Genesis 45
Haydock Catholic Bible Commentary
Weeping, with a loud cry, being unable to restrain himself. The servants, who were in the adjoining apartments, heard this cry and declaration of Joseph, acknowledging one common father with these men; and they presently conveyed the intelligence to the king. (Haydock)

Nearer; that no one might hear what he was going to say respecting their fault. (Menochius) --- It is thus we ought to treat those who have injured us. He excuses his brethren as much as possible. (Haydock) See chap. l. 20.

Hard. Hebrew, "Be not indignant in your eyes." Perhaps he was afraid, lest they should begin to accuse one another, as the authors of the deed, and thus disturb the harmony of this reconciliation. He perfectly understands the conduct of divine Providence, which can draw good out of evil, and cause even the malice of men to co-operate in the execution of his designs. (Calmet) --- God did not sanction or will this malice, as Calvin, &c., impiously assert. (Tirinus)
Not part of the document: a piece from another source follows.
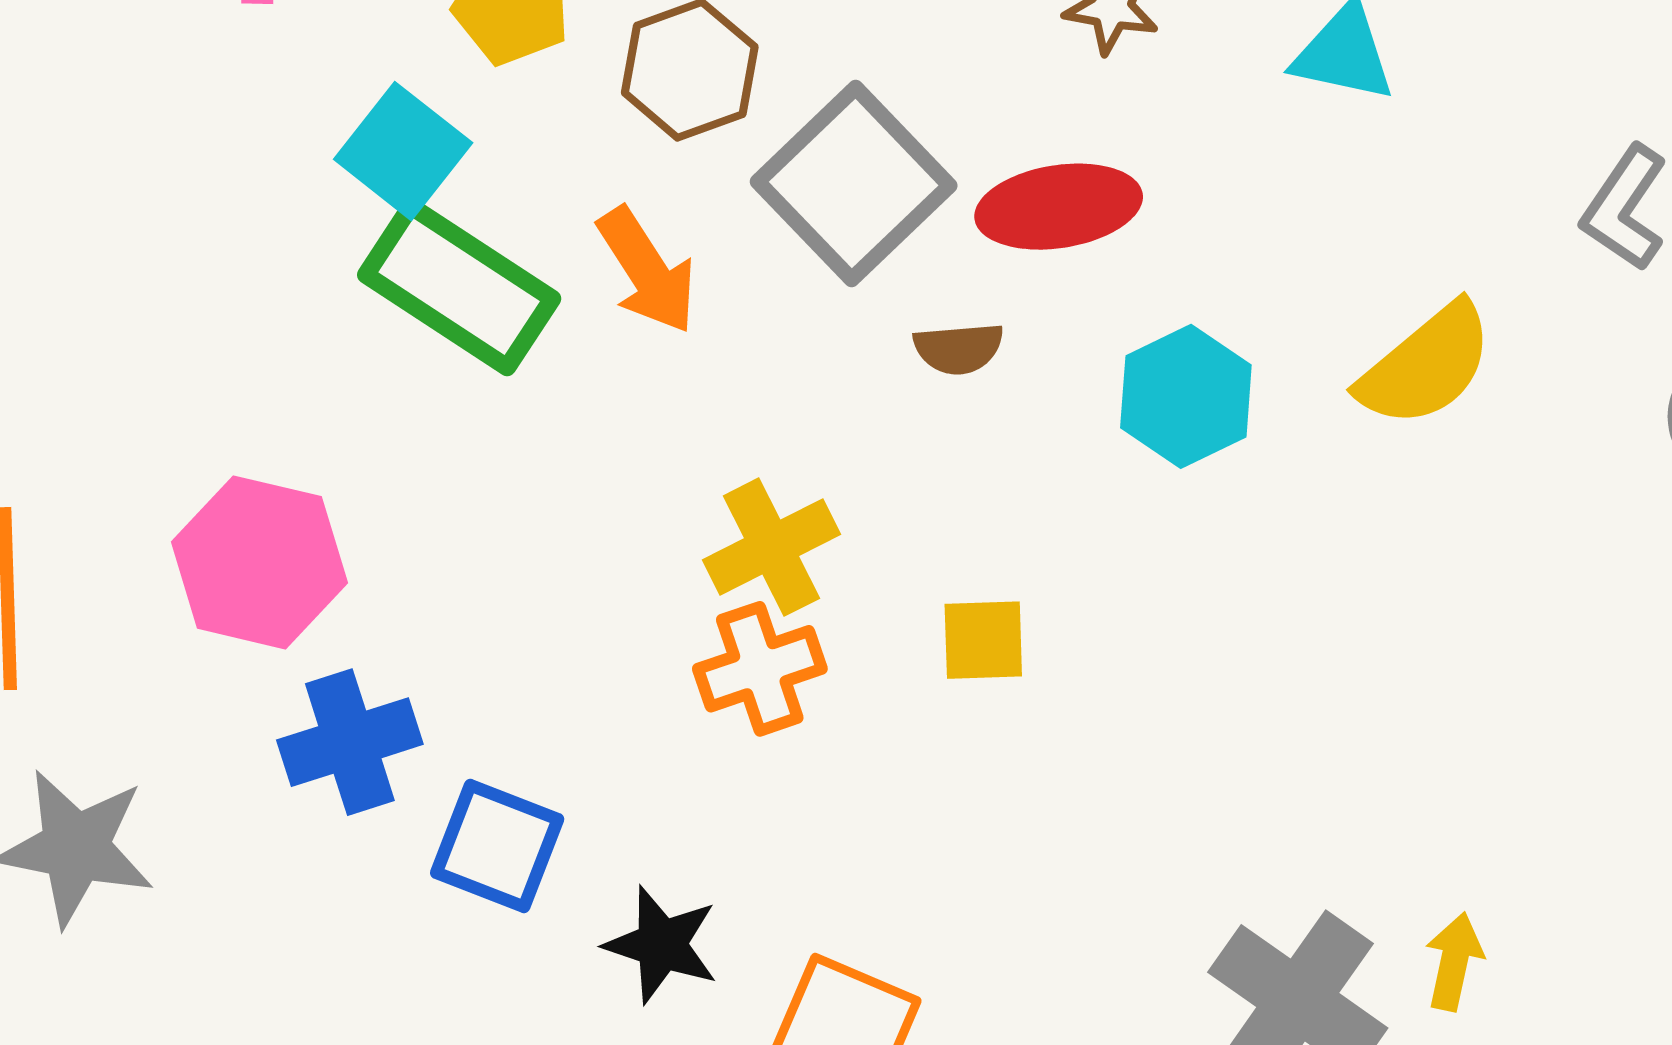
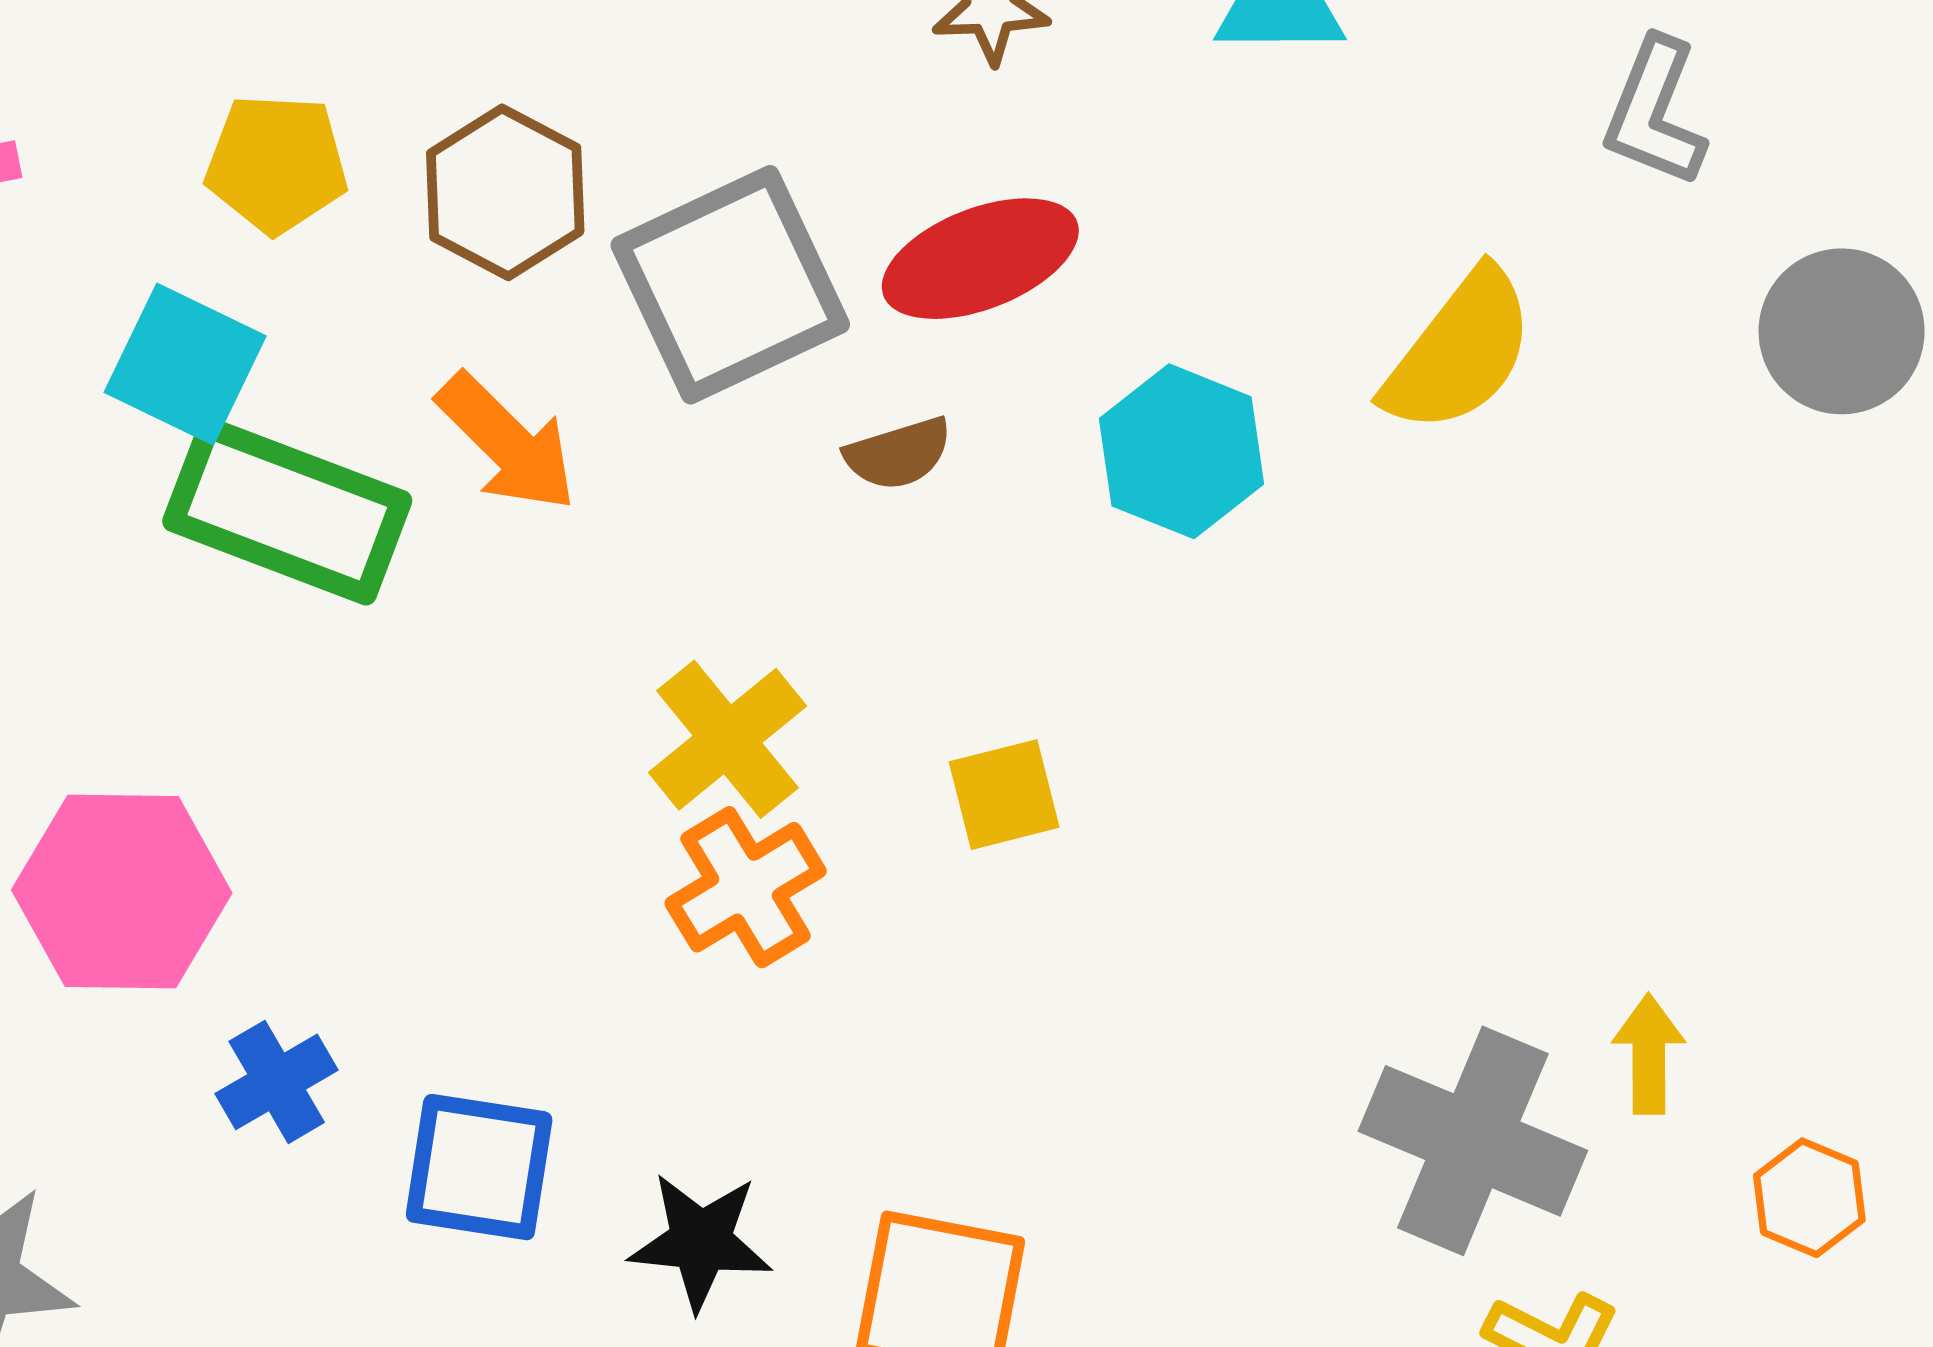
gray square: (854, 184) -> (730, 285), turned 31
blue cross: (350, 742) -> (277, 1082), size x0.7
Reaping, as in common years, thought he places near the Nile might produce some little; (Menochius) and hence the Egyptians ask Joseph for seed, chap. xlvii. 19. (Calmet)

Counsel. Joseph's brethren had no design of elevating him to so high a dignity; but God's will directed Pharao to appoint him his counsellor or prime minister. His father. (Haydock) --- So the Roman emperors styled the prefects of the Prætorium, and the Caliphs their chief minister. (Calmet)

Gessen, to the north-east of Egypt, near me, at Tanis, in the Delta and near the promised land, being a part of Arabia. (Haydock) --- Heliopolis, where many suppose Joseph resided, is situated in the same canton, and was one of the chief cities after Ramesse, the capital, chap. xlvi. 28. This country is often refreshed by showers of rain, (Calmet) which never falls in most parts of Egypt. It is intersected by many canals, and is very rich and proper for pasturage. (Haydock)

Perish. Hebrew, be reduced to poverty. He fed them like the priests, chap. xlvii. 12, 22. (Calmet)

My mouth. You now recognize my features and my speech; particularly you, my dear Benjamin. (Haydock) --- I speak no longer by an interpreter. (Menochius)

Family, and courtiers. They were all so enraptured with Joseph's conduct, that they rejoiced in whatever gave him pleasure. (Menochius) --- They thought, perhaps, that his relations would resemble him, and be of service to Egypt. (Haydock)

Marrow; which is an emphatical expression, to signify the best things of Egypt, Chaldean. Hebrew, "the fat, or the cream of the land." (Calmet)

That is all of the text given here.